Tornou-se um craque em fato de anti-herói, que tinha duas Champions... e zero redes sociais

Por isso, por causa dessa inteligência e dessa capacidade de ser um jogador de equipa, Busquets tornou-se a pedra base que suportou o estilo de futebol do Barcelona: um estilo muito próprio, que desde Cruijff depende em larga medida do médio defensivo.

Apesar disso, apesar dessa importância que colegas, adversários e treinadores sempre lhe reconheceram, Sergio Busquets nunca esteve na corrida pelos grandes prémios.

Ganhou três Champions, três Mundiais de Clubes e três Supertaças de Espanha. Foi oito vezes campeão espanhol e venceu sete Taças do Rei. Ainda conquistou um Mundial e um Europeu pela seleção. Mas ao contrário de Messi, Iniesta ou Xavi, por exemplo, nunca esteve na corrida a uma Bola de Ouro.

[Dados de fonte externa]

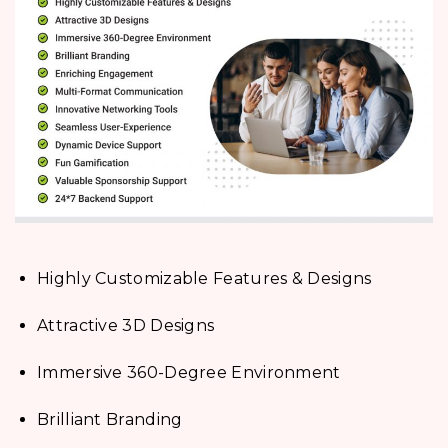
Highly Customizable Features & Designs
Attractive 3D Designs
Immersive 360-Degree Environment
Brilliant Branding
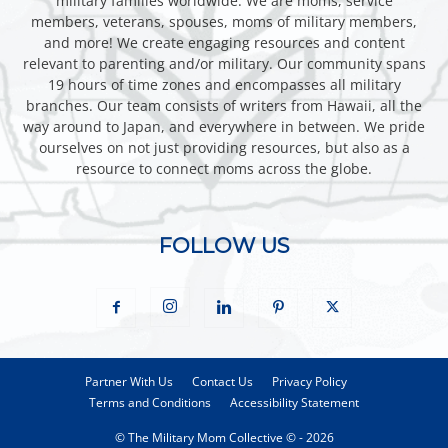
military families worldwide. We are moms, service
members, veterans, spouses, moms of military members,
and more! We create engaging resources and content
relevant to parenting and/or military. Our community spans
19 hours of time zones and encompasses all military
branches. Our team consists of writers from Hawaii, all the
way around to Japan, and everywhere in between. We pride
ourselves on not just providing resources, but also as a
resource to connect moms across the globe.
FOLLOW US
Partner With Us
Contact Us
Privacy Policy
Terms and Conditions
Accessibility Statement
© The Military Mom Collective © - 2026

Porquê? Porque Busquets é o anti-herói.

Um homem discreto, que não gosta de dar entrevistas, detesta falar em público e vive para o futebol e para a família. Já tinha, aliás, duas Champions no currículo e ainda não tinha redes sociais. Entretanto já aderiu, é verdade, mas resistiu até ser possível.

«No mundo em que vivemos, não ter facebook, twitter é estranho, admito, mas não me sinto confortável a ter redes sociais e não preciso disso para ser feliz. Não sou melhor nem pior que ninguém, sou apenas diferente.»

E foi assim, diferente como ele é, que escreveu história em Barcelona. Não precisou de ser mediático para o fazer, aliás. Afinal de contas, nunca se afirmou pelos seguidores no Instagram, pelos carros na garagem ou pelos prémios no currículo.

É um jogador de equipa, um maestro. O maestro silencioso. No domingo apresenta a última ópera no Barcelona, e já estamos com saudades.